Interesting to read about how other cultures view terms of endearment, PDAs and whatnot. I totally get it, having come from a family wherein my Dad doesn't do 'mushy stuff.' He does big things...the kind of jaw-dropping surprises that take your breath away - and he's really good at that. Saying "I love you?" Yeah, not really his thing. Drove me nuts when I was younger, but now I appreciate it. When he does say it, it means something. That moment sticks with you. I can tell you the stories behind each time he has managed to say it over the last 30 years...and I cherish those memories all the more.
On the flip side, hubby and I always ended every conversation, every parting, every text/phone call with "I love you." I am beyond grateful for that.
The night he died, we were having an argument before he left for work. We had switched cars because he needed more room for something he was doing at work. I drove his truck before he left and told him something in the front end was making a weird noise. He was pressed for time and wouldn't take a minute to look at it before he left. I pushed, he got aggravated and drove it around the block, just to get me to quit nagging. He was in such a grumpy mood (he had a tooth ache and was just getting over the flu.)
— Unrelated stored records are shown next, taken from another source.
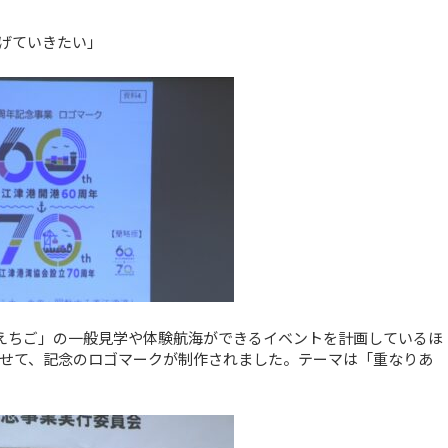
げていきたい」
「えちご」の一般見学や体験航海ができるイベントを計画しているほ
わせて、記念のロゴマークが制作されました。テーマは「重なりあ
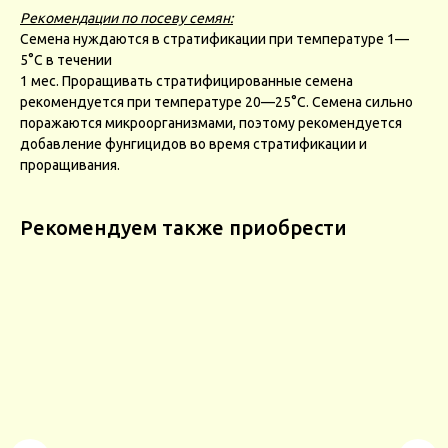
Рекомендации по посеву семян:
Семена нуждаются в стратификации при температуре 1—
5°С в течении
1 мес. Проращивать стратифицированные семена
рекомендуется при температуре 20—25°С. Семена сильно
поражаются микроорганизмами, поэтому рекомендуется
добавление фунгицидов во время стратификации и
проращивания.
Рекомендуем также приобрести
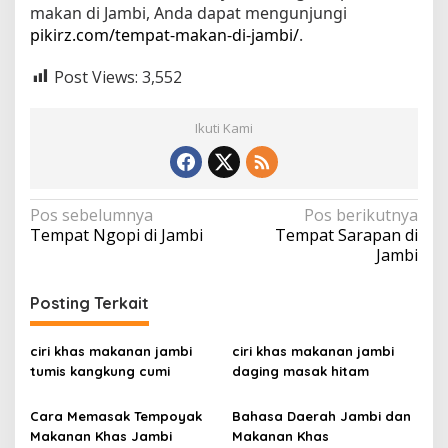
makan di Jambi, Anda dapat mengunjungi
pikirz.com/tempat-makan-di-jambi/
.
Post Views:
3,552
Ikuti Kami
N
Pos sebelumnya
Pos berikutnya
Tempat Ngopi di Jambi
Tempat Sarapan di
a
Jambi
v
i
Posting Terkait
g
a
ciri khas makanan jambi
ciri khas makanan jambi
tumis kangkung cumi
daging masak hitam
s
i
Cara Memasak Tempoyak
Bahasa Daerah Jambi dan
p
Makanan Khas Jambi
Makanan Khas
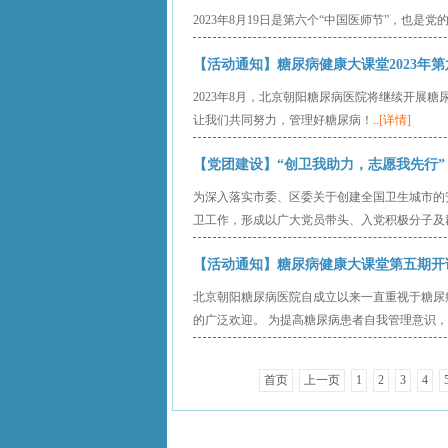
2023年8月19日是第六个“中国医师节”，也是
【活动通知】糖尿病健康大课堂2023年第六期开
2023年8月，北京朝阳糖尿病医院将继续开展
让我们共同努力，管理好糖尿病！..
[详情]
【党团建设】“创卫我助力，志愿我先行” ---
为深入落实市委、区委关于创建全国卫生城市的
卫工作，形成以广大党员带头、入党积极分子及群
【活动通知】糖尿病健康大课堂第五期开讲啦！
北京朝阳糖尿病医院自成立以来一直重视于糖尿
的广泛欢迎。 为提高糖尿病患者自我管理意识，
首页
上一页
1
2
3
4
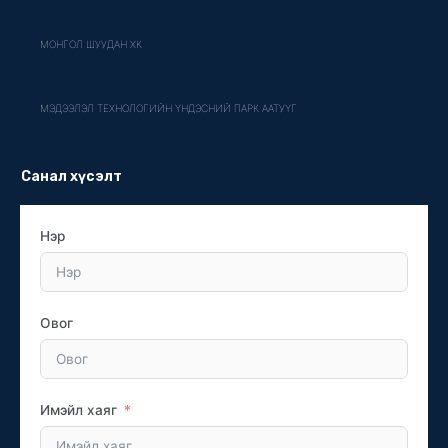
МОНГОЛ ШУУДАН ХК
МЭДЭЭЛЭЛ ТЕХНОЛОГИЙН ҮНДЭСНИЙ ПАРК ААТУҮГ
Санал хүсэлт
Нэр
Овог
Имэйл хаяг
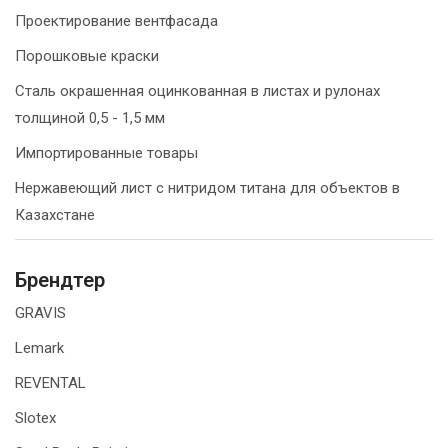
Проектирование вентфасада
Порошковые краски
Сталь окрашенная оцинкованная в листах и рулонах
толщиной 0,5 - 1,5 мм
Импортированные товары
Нержавеющий лист с нитридом титана для объектов в
Казахстане
Брендтер
GRAVIS
Lemark
REVENTAL
Slotex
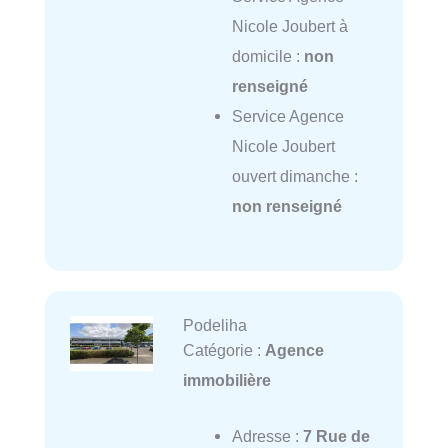
Nicole Joubert à
domicile :
non
renseigné
Service Agence
Nicole Joubert
ouvert dimanche :
non renseigné
Podeliha
Catégorie :
Agence
immobilière
Adresse :
7 Rue de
Long story short, we had a less-than-warm-and-fuzzy conversation, just before he got in my SUV to leave. Part of me wanted to say ugly things, but I didn't. He kissed me good-bye and said "I love you." I said the same, then watched him walk to his car. I muttered "a-hole" under my breath as he opened the car door - far out of his earshot. (He blew me off about the truck and said it was just the brakes and he'd fix it that evening.) As soon as the words came out of my mouth, I regretted it. I remember thinking, and can still see him sliding into the driver's seat, that he wasn't really an
, he was just grumpy and running late. I remember thinking, for some strange reason, that you should never let bad feelings be what ends a conversation - you never know what might happen in a day.
Little did I know that would be the last conversation we ever had.
The first few months after the accident were a living hell for me, with the nights being the absolute worse. There were days when the only threads I had to hold onto were that he never knew what hit him and that the last words he ever heard from me were "I love you."
It could have been much worse. We could have continued to argue and said mean things, never knowing it would be our last conversation. It was a fine line between having our last conversation be ugly, or having our last words be "I love you." I am beyond grateful, even all the years later, that we chose endearment over arguing.
Oh, and now I'm able to grin about the argument we did have. I had to take his truck to the shop the same day he died. The noise I heard turned to crunching on the way to the hospital. When my best friend's husband (a mechanic) got the truck into his shop later that night? A bearing literally fell out onto the floor in a bunch of pieces as he took the front tire off.
All I could do was stand there, looking at all of those little chunks of metal, and laugh. I was right...about the truck, about Hubby's need to listen to me and not blow it off, and about the conscious decision to stick to "I love you" always being our last words to each other, no matter what.
I know there are times we said it without thinking. I know there are times we meant it more than others. But the simple truth is, I found comfort in knowing that the last thing he ever heard come out of my mouth was "I love you," in spite of us being irritated with each other.